Copy word for word the lines in the records below, starting at the line with "Robinavitch医師が意図的に超音波の角" and ending at the line with "Avatar: The Last Airbender (Season 2)". Skip the pictures.

### Records from a data source
=== Section Start ===

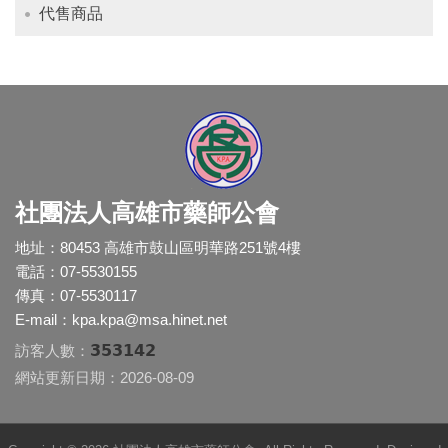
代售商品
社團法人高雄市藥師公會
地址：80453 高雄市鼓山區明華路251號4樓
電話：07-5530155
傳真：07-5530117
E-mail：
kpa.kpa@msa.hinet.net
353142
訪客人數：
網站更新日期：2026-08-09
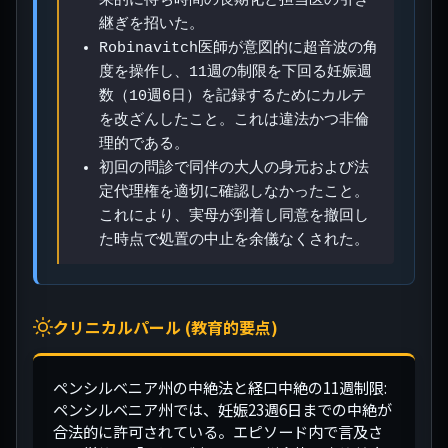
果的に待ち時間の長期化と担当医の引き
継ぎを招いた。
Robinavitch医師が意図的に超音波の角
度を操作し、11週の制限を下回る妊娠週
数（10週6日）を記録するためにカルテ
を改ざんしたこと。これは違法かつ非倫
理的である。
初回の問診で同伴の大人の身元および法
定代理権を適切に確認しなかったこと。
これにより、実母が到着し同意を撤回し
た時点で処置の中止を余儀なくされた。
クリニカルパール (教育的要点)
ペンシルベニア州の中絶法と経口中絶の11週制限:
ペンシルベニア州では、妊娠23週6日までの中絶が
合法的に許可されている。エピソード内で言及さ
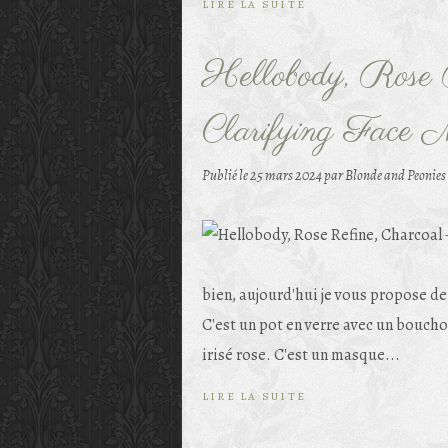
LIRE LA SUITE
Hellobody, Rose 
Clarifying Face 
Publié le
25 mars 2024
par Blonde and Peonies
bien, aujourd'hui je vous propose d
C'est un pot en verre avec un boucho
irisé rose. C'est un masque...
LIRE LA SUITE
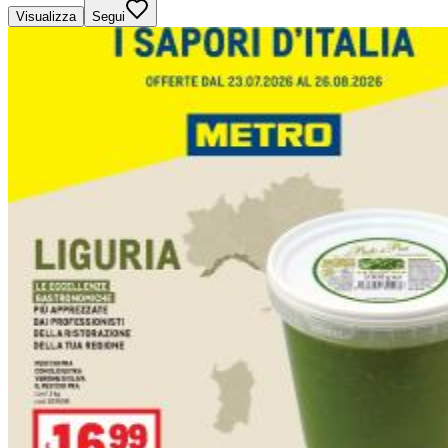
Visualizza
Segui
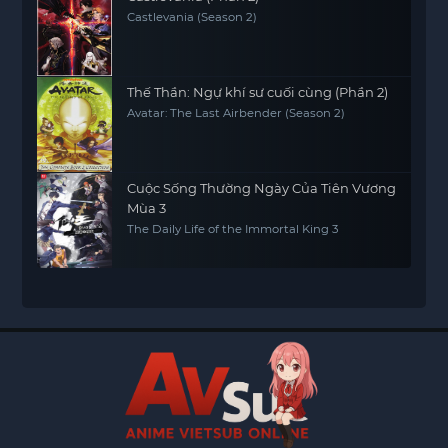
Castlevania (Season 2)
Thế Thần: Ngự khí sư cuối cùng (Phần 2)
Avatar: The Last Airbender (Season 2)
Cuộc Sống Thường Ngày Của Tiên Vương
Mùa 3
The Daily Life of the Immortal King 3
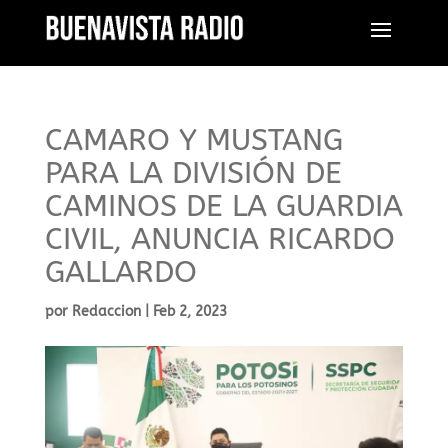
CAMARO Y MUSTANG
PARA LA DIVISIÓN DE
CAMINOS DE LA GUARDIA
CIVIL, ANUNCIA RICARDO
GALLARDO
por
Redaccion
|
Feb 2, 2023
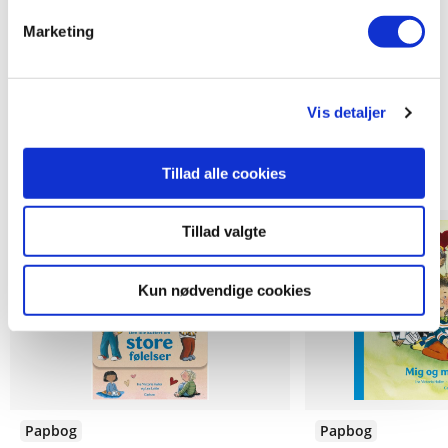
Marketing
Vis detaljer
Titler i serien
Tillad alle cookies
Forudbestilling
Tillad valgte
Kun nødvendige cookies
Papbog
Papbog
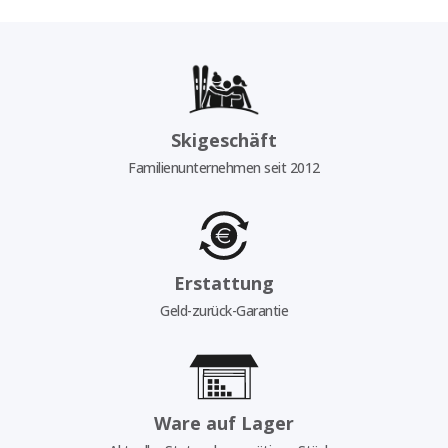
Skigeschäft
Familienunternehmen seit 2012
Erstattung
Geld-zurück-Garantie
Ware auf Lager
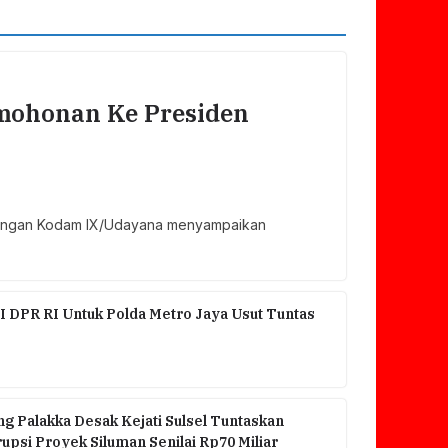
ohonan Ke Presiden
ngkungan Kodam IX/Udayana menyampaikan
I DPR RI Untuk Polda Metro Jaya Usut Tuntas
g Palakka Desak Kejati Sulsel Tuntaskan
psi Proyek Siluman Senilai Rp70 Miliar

=== Section End ===
=== Section Start ===

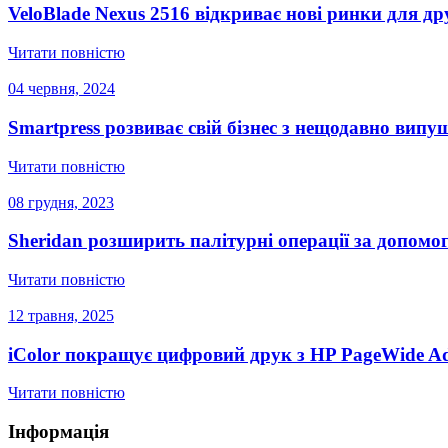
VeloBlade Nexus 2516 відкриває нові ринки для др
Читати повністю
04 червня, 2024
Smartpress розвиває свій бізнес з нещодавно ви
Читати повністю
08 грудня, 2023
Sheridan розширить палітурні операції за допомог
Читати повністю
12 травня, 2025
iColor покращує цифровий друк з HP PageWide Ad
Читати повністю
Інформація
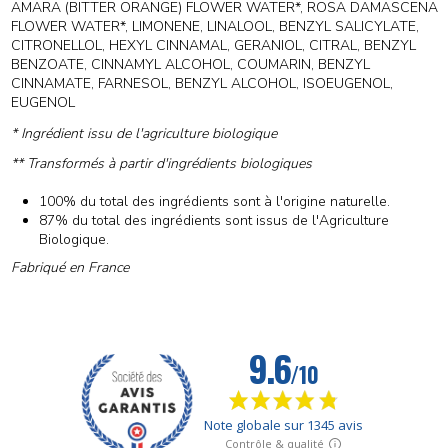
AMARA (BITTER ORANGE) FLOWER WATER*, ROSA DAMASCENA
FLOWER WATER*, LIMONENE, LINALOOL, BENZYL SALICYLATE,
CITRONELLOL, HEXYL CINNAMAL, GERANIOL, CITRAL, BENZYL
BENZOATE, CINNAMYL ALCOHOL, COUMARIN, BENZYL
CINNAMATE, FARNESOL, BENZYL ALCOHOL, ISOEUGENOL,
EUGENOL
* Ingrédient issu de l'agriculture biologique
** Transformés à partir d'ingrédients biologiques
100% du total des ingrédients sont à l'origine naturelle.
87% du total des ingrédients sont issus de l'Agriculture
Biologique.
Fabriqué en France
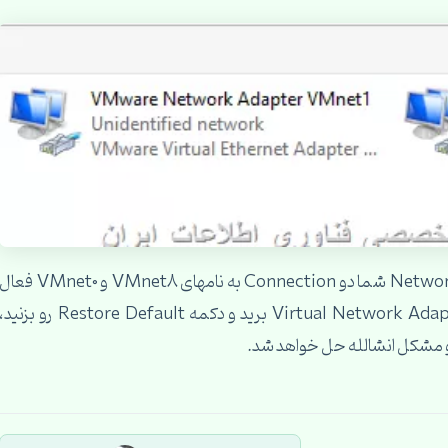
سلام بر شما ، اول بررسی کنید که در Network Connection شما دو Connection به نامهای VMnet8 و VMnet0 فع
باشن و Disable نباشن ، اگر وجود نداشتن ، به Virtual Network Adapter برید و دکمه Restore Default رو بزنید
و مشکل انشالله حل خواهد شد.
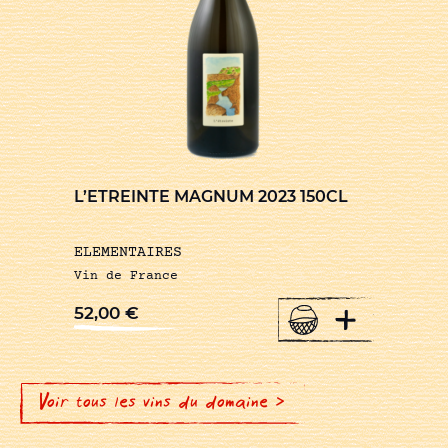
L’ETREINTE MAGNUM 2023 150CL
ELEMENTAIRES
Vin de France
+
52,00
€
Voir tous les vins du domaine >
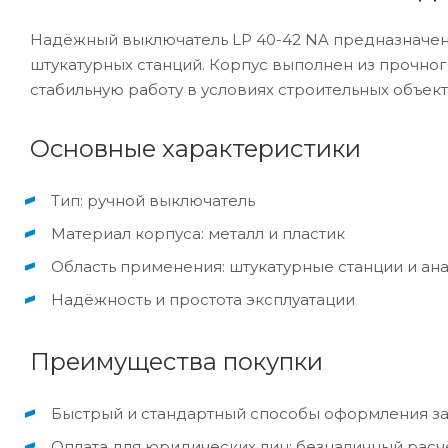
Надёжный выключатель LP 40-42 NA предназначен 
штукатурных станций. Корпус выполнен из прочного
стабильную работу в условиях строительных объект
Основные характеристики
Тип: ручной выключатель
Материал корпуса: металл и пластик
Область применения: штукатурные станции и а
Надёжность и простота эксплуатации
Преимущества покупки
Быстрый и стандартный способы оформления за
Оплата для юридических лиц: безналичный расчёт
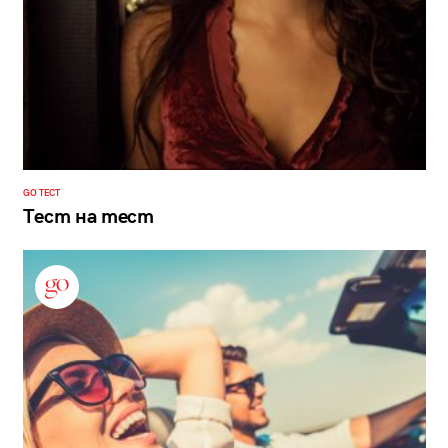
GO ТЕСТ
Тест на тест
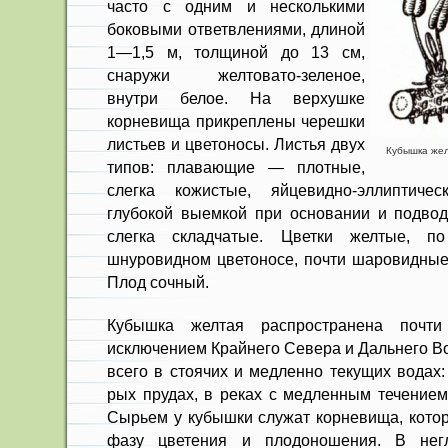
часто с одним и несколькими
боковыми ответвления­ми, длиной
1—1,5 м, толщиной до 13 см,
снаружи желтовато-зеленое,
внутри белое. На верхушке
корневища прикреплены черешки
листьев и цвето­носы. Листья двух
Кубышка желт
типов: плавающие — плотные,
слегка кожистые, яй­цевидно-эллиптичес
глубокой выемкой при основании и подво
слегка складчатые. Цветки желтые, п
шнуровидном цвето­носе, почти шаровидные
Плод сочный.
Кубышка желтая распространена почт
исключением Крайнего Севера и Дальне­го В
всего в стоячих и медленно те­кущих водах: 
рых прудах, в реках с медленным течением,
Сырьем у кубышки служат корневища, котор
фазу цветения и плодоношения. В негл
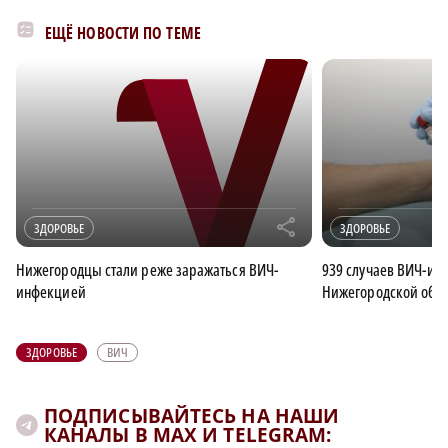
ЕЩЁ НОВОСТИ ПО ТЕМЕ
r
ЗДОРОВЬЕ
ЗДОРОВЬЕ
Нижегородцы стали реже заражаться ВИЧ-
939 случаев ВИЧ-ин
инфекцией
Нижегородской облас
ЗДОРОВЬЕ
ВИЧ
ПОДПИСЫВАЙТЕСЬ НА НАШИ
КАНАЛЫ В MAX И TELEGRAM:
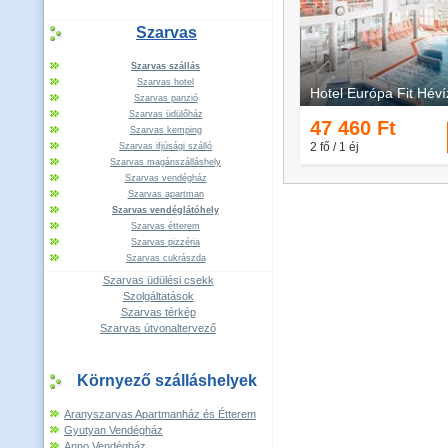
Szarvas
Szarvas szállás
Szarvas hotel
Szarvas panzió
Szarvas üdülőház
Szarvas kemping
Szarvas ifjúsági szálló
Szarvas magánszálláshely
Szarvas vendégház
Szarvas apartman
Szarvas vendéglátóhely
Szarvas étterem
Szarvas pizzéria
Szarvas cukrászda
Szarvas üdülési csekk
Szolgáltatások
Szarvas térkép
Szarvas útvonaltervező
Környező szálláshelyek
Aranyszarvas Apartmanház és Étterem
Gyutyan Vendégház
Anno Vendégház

=== Section End ===
=== Section Start ===

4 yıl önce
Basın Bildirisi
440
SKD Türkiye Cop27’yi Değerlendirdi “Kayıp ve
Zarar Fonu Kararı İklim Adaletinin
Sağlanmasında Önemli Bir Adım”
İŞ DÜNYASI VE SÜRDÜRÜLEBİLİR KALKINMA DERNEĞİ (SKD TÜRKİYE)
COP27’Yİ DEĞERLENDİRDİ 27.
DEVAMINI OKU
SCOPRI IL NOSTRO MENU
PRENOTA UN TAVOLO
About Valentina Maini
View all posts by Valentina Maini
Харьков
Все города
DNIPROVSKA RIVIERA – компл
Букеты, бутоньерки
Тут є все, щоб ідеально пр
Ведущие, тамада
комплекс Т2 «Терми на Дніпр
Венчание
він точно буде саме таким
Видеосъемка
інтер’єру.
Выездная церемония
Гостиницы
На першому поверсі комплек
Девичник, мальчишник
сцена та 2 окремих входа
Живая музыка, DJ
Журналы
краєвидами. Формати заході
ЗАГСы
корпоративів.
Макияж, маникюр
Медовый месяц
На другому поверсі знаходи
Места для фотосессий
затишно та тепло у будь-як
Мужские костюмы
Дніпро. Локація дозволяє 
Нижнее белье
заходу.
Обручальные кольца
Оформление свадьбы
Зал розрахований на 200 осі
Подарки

=== Section End ===

### Exercise response
Robinavitch医師が意図的に超音波の角
度を操作し、11週の制限を下回る妊娠週
数（10週6日）を記録するためにカルテ
を改ざんしたこと。これは違法かつ非倫
理的である。
初回の問診で同伴の大人の身元および法
定代理権を適切に確認しなかったこと。
これにより、実母が到着し同意を撤回し
た時点で処置の中止を余儀なくされた。
クリニカルパール (教育的要点)
ペンシルベニア州の中絶法と経口中絶の11週制限:
ペンシルベニア州では、妊娠23週6日までの中絶が
合法的に許可されている。エピソード内で言及さ
LIRE LA SUITE
Hellobody, Rose 
Clarifying Face 
Publié le
25 mars 2024
par Blonde and Peonies
bien, aujourd'hui je vous propose d
C'est un pot en verre avec un boucho
irisé rose. C'est un masque...
LIRE LA SUITE
Visualizza
Segui
Castlevania (Season 2)
Thế Thần: Ngự khí sư cuối cùng (Phần 2)
Avatar: The Last Airbender (Season 2)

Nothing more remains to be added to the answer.